Nov 19, 2025 AI in Production

What 170,000 Users Taught Me About AI Trust at Scale

What I learned over the next three years, serving 170,000 users across dozens of products, changed my understanding of what AI systems actually need to work.

The number that changed how I think about AI wasn’t an accuracy metric or a latency benchmark. It was this: 78 percent of our customers preferred self-service, but only 9 percent could actually complete it successfully.

I’d been building AI-powered support systems at Cisco for years when that stat landed on my desk. We’d been measuring the wrong things. We’d been optimizing models, tuning retrieval pipelines, and celebrating chatbot deflection rates. Meanwhile, the vast majority of customers who wanted to help themselves were failing-silently, repeatedly, and at scale.

That gap-between intent and success-became the mission. And what I learned over the next three years, serving 170,000 users across dozens of products, changed my understanding of what AI systems actually need to work.

The light-bulb moment

Our first prototype lived inside Firewall Management Center. When disk usage spiked, instead of showing an error code and leaving the customer to figure it out, a guided fix appeared-context, steps, and a hand-off to a support case if needed. No screenshots to capture. No experience to retell. No friction.

A customer told us: “I didn’t have to leave the product to get help.”

That sentence sounds simple. It wasn’t. Behind it was a bet we’d made: that support shouldn’t be a destination customers travel to, but something woven into the product itself. The technical work to make that happen-contextual intelligence, dynamic overlays, real-time telemetry-was significant. But the real breakthrough wasn’t technical. It was the realization that customers don’t want “support.” They want progress. If you save them time and mental energy, they trust you. If you add friction, they leave-no matter how smart your AI is.

What scale breaks

Everything works differently at 170,000 users.

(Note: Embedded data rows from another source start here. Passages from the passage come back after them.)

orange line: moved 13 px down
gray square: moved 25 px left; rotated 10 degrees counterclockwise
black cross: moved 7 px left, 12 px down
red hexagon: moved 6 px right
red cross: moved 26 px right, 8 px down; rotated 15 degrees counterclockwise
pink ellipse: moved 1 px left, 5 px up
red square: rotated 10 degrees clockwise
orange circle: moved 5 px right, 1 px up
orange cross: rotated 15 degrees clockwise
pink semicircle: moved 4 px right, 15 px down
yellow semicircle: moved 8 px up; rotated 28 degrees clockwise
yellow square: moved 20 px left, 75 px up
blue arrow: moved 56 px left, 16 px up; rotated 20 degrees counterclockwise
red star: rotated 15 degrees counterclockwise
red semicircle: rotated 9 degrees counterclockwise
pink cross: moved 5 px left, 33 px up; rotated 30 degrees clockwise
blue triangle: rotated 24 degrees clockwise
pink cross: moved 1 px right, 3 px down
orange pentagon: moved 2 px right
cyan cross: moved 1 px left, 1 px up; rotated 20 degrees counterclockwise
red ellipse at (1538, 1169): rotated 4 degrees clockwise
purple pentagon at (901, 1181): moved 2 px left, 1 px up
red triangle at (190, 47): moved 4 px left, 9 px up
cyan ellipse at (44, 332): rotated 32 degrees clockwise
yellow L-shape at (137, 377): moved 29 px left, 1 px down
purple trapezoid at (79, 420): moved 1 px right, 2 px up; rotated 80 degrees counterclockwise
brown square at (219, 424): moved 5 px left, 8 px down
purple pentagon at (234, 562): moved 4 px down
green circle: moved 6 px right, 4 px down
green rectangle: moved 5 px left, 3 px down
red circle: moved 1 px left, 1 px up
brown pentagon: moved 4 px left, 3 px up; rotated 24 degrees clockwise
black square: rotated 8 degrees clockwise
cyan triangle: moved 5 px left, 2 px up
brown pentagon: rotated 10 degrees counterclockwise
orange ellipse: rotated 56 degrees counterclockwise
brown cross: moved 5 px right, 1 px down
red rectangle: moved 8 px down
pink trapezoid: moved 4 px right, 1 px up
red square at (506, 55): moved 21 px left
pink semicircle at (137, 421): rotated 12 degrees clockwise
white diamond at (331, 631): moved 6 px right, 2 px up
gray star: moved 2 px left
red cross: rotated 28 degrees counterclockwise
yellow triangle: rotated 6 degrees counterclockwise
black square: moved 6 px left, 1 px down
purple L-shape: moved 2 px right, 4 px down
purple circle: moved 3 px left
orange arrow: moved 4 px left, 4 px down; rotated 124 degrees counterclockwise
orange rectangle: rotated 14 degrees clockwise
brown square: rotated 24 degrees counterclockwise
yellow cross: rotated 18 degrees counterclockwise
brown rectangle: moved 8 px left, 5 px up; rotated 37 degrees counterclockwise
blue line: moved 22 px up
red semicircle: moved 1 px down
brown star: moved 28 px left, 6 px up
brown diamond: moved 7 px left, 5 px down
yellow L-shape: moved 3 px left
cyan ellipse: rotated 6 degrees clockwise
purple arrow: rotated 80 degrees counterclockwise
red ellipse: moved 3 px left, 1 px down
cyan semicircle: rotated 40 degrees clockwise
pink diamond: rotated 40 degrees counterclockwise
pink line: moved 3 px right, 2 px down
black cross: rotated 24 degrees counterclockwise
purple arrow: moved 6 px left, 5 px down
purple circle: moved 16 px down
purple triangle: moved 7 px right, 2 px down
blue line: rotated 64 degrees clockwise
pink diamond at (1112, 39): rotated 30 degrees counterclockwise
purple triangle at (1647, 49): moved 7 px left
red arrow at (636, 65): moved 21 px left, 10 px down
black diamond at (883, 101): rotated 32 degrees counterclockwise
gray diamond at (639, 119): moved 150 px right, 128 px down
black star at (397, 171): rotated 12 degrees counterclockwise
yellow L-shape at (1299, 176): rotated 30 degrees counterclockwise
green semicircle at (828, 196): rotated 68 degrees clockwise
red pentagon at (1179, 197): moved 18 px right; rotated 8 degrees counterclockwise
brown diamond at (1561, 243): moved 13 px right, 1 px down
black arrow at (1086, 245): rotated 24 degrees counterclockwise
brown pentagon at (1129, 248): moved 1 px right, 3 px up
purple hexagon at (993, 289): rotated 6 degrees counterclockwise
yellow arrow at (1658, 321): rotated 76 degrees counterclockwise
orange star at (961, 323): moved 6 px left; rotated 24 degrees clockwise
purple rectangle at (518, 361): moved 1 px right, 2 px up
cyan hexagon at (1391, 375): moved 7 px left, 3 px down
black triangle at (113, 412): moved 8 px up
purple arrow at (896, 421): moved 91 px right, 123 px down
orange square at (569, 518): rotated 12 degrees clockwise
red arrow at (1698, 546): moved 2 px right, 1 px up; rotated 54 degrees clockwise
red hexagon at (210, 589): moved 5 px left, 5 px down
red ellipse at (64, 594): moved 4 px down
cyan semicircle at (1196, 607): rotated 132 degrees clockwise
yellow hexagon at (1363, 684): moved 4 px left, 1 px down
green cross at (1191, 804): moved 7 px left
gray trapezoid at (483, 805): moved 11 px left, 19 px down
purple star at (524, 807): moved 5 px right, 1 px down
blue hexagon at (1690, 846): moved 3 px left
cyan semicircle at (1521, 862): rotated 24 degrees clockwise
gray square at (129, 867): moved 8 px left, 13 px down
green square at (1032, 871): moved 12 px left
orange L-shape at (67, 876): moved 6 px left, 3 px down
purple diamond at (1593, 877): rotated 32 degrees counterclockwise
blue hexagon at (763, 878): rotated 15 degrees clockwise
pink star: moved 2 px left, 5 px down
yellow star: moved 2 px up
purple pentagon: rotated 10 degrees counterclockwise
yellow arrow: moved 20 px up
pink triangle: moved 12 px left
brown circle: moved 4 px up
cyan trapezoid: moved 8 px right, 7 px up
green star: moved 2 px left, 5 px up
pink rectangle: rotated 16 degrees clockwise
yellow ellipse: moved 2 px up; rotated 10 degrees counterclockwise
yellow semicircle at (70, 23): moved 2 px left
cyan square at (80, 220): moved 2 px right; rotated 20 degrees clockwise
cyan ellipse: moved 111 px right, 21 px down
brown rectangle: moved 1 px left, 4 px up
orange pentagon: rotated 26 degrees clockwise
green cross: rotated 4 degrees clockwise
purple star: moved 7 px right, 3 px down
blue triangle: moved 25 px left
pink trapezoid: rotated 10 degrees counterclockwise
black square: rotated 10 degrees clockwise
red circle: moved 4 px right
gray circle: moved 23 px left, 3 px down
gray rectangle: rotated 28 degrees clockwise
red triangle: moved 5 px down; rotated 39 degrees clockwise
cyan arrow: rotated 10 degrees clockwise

At 1,000 users, edge cases are rare. At 170,000, every edge case is a daily occurrence. The model that handles 95 percent of queries gracefully will fail dozens of times a day at scale-and each failure erodes trust for that specific customer in a way that aggregate accuracy numbers can’t capture.

We learned this the hard way. Our early GenAI integration-plugging an LLM into support data for the Wireless Compatibility Matrix-answered confidently and wrongly. It was like watching a brilliant intern hallucinate. Support data isn’t prose; it’s logic. When you flatten structured relationships into text for retrieval, you lose meaning. We had to go back to the drawing board and teach the AI context, not just content.

But the deeper lesson about scale wasn’t about model accuracy. It was about trust architecture. When you serve 170,000 users, you need systems that fail gracefully, that know when they don’t know, and that hand off to humans without losing context. Confidence isn’t just a model output-it becomes a product feature. We started measuring confidence alongside resolution time because confidence is what drives loyalty.

The behavior change nobody expected

After we’d been running embedded guidance on Cisco.com for about a year-with over 100,000 unique users-we noticed something we hadn’t predicted. Users stopped searching for help. They started expecting it to appear.

That behavioral shift was the moment I realized we’d crossed a threshold. We hadn’t just built a support tool. We’d changed what users believed a product should do for them. The bar had moved permanently.

One admin using Cyber Vision IoT put it in words I still think about: “For the first time, the product felt like it cared that I had a problem.”

That’s not a technical metric. It’s a trust signal. And it doesn’t come from model architecture-it comes from meeting customers in the moment of need, consistently, across enough interactions that they begin to rely on it.

What I’d tell you if you’re building this

Three things I wish I’d understood at the start:

First, the gap between “works in demo” and “works at scale” is almost entirely a trust gap. The demo shows the happy path. Scale exposes every failure mode, every edge case, and every moment where the system’s confidence doesn’t match the user’s expectation. Design for the failures, not just the successes.

Second, AI accuracy is necessary but not sufficient. Users don’t experience accuracy as a percentage. They experience it as “did this help me right now, with my specific problem, in my specific context?” A system that’s 95 percent accurate overall but wrong for your problem has failed you completely.

Third, the cultural shift is harder than the technical shift. Making support “part of the product DNA”-where engineering teams think about guided experiences alongside features-required changing how teams think about their responsibility to customers. That took longer than any architecture decision.

We started this journey asking “where do customers go to find support?” We ended up asking a different question entirely: “What if support found them first?”

The answer turned out to be less about AI and more about trust. Build systems that are honest about their limitations, graceful in their failures, and relentless about meeting people in the moment of need. Everything else is implementation detail.